Accessibility and Marketing Cloud Emails

Making Your Marketing Cloud Emails Accessible

Effective April 24, 2026, federal law (ADA Title II) requires all University of Pittsburgh digital content — including emails — to meet WCAG 2.1 Level AA accessibility standards. Here's what to do every time you build an email in Content Builder.


Before You Hit Send — Quick Checklist

  • ☐ Every image has alt text (or blank alt text if purely decorative)
  • ☐ Text is 14px minimum (16px+ recommended)
  • ☐ Text/background colors pass a 4.5:1 contrast ratio
  • ☐ Links say what they go to (not "click here")
  • ☐ Buttons are large enough to tap (44x44px minimum)
  • ☐ No important info lives only inside an image

1. Add Alt Text to Every Image

Alt text is what screen readers read aloud and what displays when images are blocked. This is the #1 thing you can do.

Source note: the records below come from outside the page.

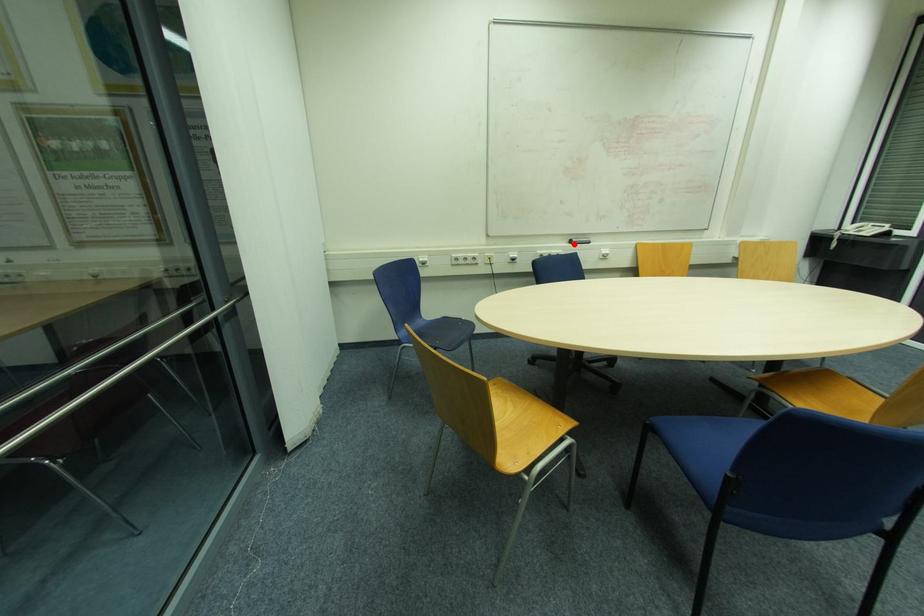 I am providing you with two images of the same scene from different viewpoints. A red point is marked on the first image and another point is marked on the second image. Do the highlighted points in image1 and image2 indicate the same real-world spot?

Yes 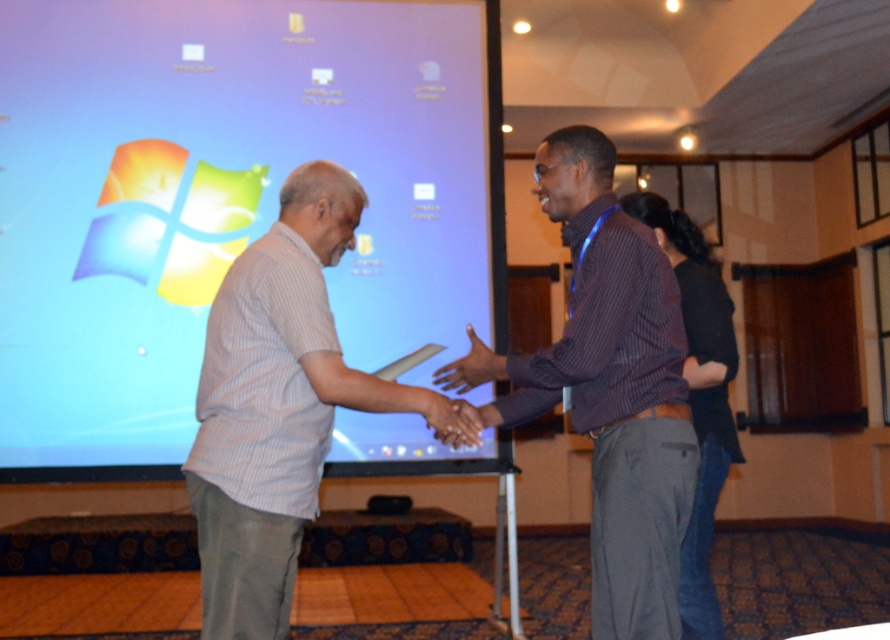 Question: Among these objects, which one is nearest to the camera?

Choices:
 (A) striped cotton shirt at center
 (B) smooth skin handshake at center

Answer: (A)

Question: Is blue glossy projection screen at upper left to the left of smooth skin handshake at center from the viewer's perspective?

Choices:
 (A) yes
 (B) no

Answer: (A)

Question: Can you confirm if striped cotton shirt at center is wider than matte black hand at center?

Choices:
 (A) yes
 (B) no

Answer: (A)

Question: Which object is farther from the camera taking this photo?

Choices:
 (A) matte black hand at center
 (B) purple striped shirt at center
 (C) white striped shirt at left

Answer: (A)

Question: Can you confirm if blue glossy projection screen at upper left is thinner than white striped shirt at left?

Choices:
 (A) no
 (B) yes

Answer: (A)

Question: Which point is farther to the camera?

Choices:
 (A) (697, 634)
 (B) (53, 116)

Answer: (B)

In Content Builder, click your Image block → find the "Alt Text" field in the Content tab on the left → type a short, specific description.

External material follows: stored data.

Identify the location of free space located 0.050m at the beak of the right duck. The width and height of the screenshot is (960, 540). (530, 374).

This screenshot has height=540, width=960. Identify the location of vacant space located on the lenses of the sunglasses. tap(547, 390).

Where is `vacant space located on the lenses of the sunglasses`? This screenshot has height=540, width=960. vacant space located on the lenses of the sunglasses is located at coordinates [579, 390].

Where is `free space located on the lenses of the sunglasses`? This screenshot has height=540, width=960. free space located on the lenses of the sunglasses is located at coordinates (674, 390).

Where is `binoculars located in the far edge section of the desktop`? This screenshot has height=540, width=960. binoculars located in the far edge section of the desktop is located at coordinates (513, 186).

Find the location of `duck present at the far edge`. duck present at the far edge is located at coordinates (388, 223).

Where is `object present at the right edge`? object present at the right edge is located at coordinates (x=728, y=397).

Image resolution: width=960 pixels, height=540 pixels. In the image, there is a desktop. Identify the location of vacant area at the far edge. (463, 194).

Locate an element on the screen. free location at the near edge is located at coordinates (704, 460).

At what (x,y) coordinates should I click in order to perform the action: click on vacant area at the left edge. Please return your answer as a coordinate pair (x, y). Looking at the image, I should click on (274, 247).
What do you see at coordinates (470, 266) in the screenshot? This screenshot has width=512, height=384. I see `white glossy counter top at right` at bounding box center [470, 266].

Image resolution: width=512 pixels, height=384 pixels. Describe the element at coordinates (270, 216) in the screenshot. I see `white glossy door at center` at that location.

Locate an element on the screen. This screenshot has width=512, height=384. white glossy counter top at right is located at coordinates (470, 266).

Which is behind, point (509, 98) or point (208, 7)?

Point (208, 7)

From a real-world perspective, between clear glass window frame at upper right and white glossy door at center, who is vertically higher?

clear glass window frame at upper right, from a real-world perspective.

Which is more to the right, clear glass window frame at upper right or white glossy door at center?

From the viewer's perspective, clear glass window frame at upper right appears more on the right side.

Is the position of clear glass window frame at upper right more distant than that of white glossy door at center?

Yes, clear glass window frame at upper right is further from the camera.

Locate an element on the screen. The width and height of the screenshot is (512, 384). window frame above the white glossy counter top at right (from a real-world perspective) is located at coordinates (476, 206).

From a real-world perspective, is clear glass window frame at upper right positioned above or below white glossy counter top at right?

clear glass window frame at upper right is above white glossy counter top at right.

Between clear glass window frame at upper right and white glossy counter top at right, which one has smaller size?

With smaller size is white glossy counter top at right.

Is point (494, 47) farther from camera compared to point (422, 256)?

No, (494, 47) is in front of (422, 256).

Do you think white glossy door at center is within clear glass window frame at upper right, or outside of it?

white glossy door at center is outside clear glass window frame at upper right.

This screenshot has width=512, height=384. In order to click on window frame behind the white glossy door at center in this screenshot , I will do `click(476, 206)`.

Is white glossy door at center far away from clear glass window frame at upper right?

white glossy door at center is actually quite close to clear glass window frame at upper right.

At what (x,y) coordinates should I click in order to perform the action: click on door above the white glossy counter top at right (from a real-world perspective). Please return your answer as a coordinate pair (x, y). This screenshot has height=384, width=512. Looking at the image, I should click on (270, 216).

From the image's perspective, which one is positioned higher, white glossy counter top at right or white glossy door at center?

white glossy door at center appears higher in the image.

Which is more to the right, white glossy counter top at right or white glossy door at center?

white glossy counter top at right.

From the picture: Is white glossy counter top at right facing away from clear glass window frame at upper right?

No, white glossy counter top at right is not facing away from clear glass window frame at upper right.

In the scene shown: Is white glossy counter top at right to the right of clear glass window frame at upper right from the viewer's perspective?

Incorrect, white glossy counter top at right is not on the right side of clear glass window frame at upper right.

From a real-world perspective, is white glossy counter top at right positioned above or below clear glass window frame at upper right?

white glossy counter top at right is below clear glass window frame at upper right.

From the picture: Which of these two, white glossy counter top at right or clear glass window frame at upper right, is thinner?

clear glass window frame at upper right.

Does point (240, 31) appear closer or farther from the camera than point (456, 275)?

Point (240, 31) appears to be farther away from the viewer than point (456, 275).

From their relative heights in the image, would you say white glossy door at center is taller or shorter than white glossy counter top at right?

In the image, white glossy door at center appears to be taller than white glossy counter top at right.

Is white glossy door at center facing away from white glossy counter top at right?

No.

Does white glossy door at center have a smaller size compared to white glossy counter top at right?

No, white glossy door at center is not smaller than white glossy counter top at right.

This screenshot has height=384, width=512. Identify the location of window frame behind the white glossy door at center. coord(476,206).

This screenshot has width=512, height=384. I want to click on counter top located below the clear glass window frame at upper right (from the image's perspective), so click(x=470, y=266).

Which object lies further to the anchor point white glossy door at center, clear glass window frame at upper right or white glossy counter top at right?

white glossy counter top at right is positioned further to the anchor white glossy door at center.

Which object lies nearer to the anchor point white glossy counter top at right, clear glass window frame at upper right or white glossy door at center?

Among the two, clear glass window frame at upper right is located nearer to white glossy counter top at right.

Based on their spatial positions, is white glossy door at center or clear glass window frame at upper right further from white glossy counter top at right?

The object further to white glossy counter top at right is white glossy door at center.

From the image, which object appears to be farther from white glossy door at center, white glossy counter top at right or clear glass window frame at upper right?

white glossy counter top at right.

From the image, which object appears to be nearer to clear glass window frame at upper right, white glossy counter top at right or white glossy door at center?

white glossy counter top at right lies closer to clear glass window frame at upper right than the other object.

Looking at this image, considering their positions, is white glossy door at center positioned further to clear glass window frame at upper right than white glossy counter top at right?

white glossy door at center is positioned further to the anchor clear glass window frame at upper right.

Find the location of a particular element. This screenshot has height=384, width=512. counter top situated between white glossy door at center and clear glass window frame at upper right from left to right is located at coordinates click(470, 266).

Screen shot of section of content studio with alt text field on image circled

Tips: Be specific ("Students crossing the Cathedral lawn" not "photo"). If the image contains text, include that text. Leave alt text blank for decorative images like dividers.


2. Check Your Color Contrast

Pitt Blue (#003594) on white is great. Pitt Gold (#FFB81C) on white fails — don't use Gold as text on light backgrounds.

To check: note your text hex color (font color picker in the toolbar) and background hex color (Design tab), then paste both into the free WebAIM Contrast Checker. You need a 4.5:1 ratio to pass.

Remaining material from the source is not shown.